## TASK DIRECTIONS
The answer must be one number: how many lines below contain the word "History".

## ENTRIES SHOWN
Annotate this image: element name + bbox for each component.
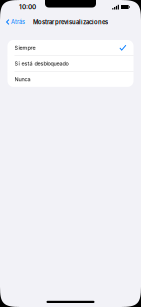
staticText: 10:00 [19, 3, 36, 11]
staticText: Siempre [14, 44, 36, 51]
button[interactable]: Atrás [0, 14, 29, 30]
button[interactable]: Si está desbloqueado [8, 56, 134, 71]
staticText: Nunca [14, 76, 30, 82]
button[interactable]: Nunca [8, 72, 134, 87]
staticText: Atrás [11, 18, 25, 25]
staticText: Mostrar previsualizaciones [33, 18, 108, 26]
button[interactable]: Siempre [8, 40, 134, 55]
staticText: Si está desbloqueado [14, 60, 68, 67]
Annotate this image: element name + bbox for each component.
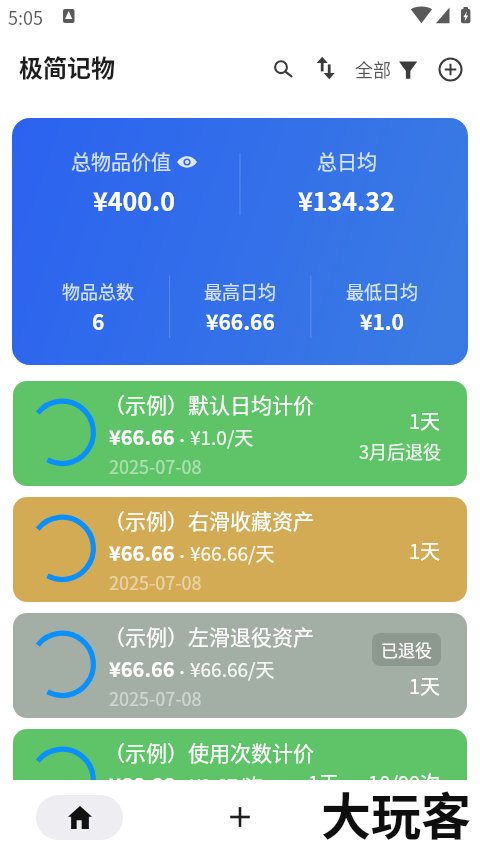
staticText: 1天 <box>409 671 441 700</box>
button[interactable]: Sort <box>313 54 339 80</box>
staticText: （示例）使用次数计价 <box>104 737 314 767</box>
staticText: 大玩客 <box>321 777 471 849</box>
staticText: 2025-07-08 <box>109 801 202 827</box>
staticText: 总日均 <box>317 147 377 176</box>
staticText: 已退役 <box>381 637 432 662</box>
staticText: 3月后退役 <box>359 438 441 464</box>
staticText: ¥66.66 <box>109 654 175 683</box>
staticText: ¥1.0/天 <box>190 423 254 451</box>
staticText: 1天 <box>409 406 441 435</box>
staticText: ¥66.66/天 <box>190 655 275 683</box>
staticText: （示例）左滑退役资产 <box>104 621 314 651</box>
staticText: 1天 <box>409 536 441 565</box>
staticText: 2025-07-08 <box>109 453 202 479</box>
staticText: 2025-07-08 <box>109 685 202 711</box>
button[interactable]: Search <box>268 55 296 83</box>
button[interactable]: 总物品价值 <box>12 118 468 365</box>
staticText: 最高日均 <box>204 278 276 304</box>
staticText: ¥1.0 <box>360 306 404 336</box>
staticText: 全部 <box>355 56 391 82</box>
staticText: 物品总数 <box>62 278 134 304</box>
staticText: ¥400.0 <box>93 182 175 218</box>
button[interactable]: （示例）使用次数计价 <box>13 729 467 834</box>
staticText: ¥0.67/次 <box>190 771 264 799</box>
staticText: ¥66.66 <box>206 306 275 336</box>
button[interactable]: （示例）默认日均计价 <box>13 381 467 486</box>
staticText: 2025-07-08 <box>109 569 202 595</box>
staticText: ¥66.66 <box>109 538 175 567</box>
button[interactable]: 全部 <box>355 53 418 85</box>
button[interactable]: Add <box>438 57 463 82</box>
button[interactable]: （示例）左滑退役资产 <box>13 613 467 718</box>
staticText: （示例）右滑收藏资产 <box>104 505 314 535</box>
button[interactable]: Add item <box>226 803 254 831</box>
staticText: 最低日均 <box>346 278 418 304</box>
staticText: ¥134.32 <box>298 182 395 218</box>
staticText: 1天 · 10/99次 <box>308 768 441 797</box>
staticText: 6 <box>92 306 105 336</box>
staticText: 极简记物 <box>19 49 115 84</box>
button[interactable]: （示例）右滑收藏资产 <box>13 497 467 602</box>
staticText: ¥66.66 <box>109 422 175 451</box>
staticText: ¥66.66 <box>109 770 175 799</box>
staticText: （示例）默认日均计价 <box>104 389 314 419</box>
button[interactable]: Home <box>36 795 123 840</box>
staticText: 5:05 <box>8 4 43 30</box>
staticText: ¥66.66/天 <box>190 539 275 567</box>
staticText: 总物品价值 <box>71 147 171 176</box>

* * *

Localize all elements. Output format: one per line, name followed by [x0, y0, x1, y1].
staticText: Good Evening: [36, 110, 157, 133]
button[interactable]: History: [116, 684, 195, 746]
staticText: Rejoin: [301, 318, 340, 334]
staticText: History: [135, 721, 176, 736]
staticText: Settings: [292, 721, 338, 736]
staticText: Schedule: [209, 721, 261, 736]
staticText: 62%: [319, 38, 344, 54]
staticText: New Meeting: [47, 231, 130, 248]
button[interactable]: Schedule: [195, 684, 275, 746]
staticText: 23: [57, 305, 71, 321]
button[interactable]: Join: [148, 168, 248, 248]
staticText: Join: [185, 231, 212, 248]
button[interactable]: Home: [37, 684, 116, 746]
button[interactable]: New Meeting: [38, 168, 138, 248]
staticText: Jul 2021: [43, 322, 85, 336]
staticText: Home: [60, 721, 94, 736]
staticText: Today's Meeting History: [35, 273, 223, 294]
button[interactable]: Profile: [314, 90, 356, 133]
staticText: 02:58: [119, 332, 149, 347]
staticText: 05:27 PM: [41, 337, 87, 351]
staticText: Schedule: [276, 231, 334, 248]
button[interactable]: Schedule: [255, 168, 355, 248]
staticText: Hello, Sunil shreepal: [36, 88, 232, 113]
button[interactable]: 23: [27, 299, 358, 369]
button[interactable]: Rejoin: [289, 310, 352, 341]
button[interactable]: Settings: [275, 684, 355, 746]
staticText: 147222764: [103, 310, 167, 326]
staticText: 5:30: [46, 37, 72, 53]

## YOUR SOLUTION
3